I’ve got a rebuild of the SIG tool, I’ll call it SIG-R until its been burned in for a while. It’s live at:
Sometimes stuff just clicks together if you hammer it enough.
I pulled out multithreading entirely. XGBoost in Python is multithreaded natively so it doesn’t behave well if you try to multithread it. It was going to turn a 35 hour process into a 900 hour process.
Ultimately there were wins and losses: Configuration is going to take about 36 hours worst case scenario because it’s running a battery of 10 day walking forecasts for each of 29 feature sets available to configurate. It’s a lightweight forecasting system, but, that’s alot of spinning.
Forecasting takes like 30 minutes worst case scenario. Whole different scale of time.
So, it’ll have two modes. One to configure, and one to forecast using those configurations.
Unless it’s overfitting to get the numbers I’m seeing, configuration won’t need to be done every day, so, it taking longer than 24 hours isn’t an issue. I can run it on Saturday and then the 30 minute sign forecasting is easy timewise.
One of the ways I got a nice boost in performance is was to stop caching all data locally to operate off of. This grabs it as it goes from TDM since TDM is public. It runs on the same host, but all the pieces are designed to operate independently. It’s kinder to the disks and it creates a mode where I’m operating from a pipeline perspective instead of different points talking to the same list, which was low in accuracy due to some symbols not having adequate history on the market to do forecasting on, and those needed weeded out from TDM.
It generates a daily report of its forecasts so I’ll be able to have like a monthly report generate that displays accuracy metrics as it goes.
From here it’s a little less direct. I need to wait for the configuration run to finish before I can even really start the next piece, which is magnitude forecasting, and yes, it will be called MAG.
MAG will read SIG’s daily forecast file for that day and grab the ones it thinks are going up, and of those, forecast how much it thinks each one will go up.
After MAG, unless the direction changes, that’s when we have a piece that does things like bringing in SAP results (sentiment numbers) and EXP results (expectations/upsets forecasting), confidence scores from SIG and MAG, and then use those sets of data finally to rank forecasts from MAG to select the best 5 stocks to buy that day in a tidy little “winners” report.

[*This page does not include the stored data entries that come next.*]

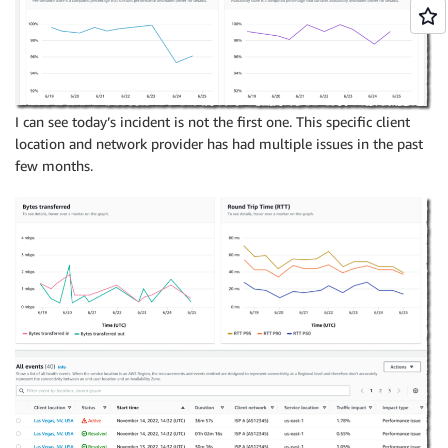
I can see today’s incident is not the first one. This specific client
location and network provider has had multiple issues in the past
few months.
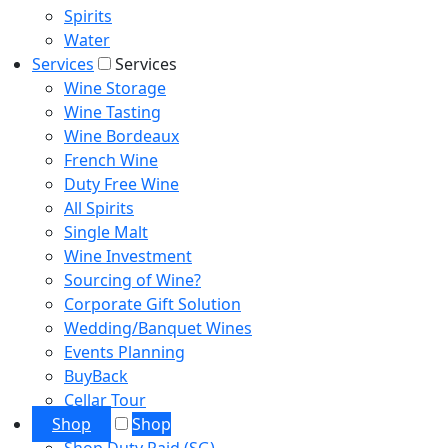
Spirits
Water
Services
Services
Wine Storage
Wine Tasting
Wine Bordeaux
French Wine
Duty Free Wine
All Spirits
Single Malt
Wine Investment
Sourcing of Wine?
Corporate Gift Solution
Wedding/Banquet Wines
Events Planning
BuyBack
Cellar Tour
Shop
Shop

Still alot of work to do, but there’s great momentum going at this point and the numbers are looking alot more coherent than last year’s crazy back and forth learning every lesson about this kind of thing the hard way. I just didn’t have enough data and the data I had wasn’t very clean, and my implementations were rushed and messy in testing. I was also using the wrong model for that use case. Prophet isn’t good at short horizon forecasting.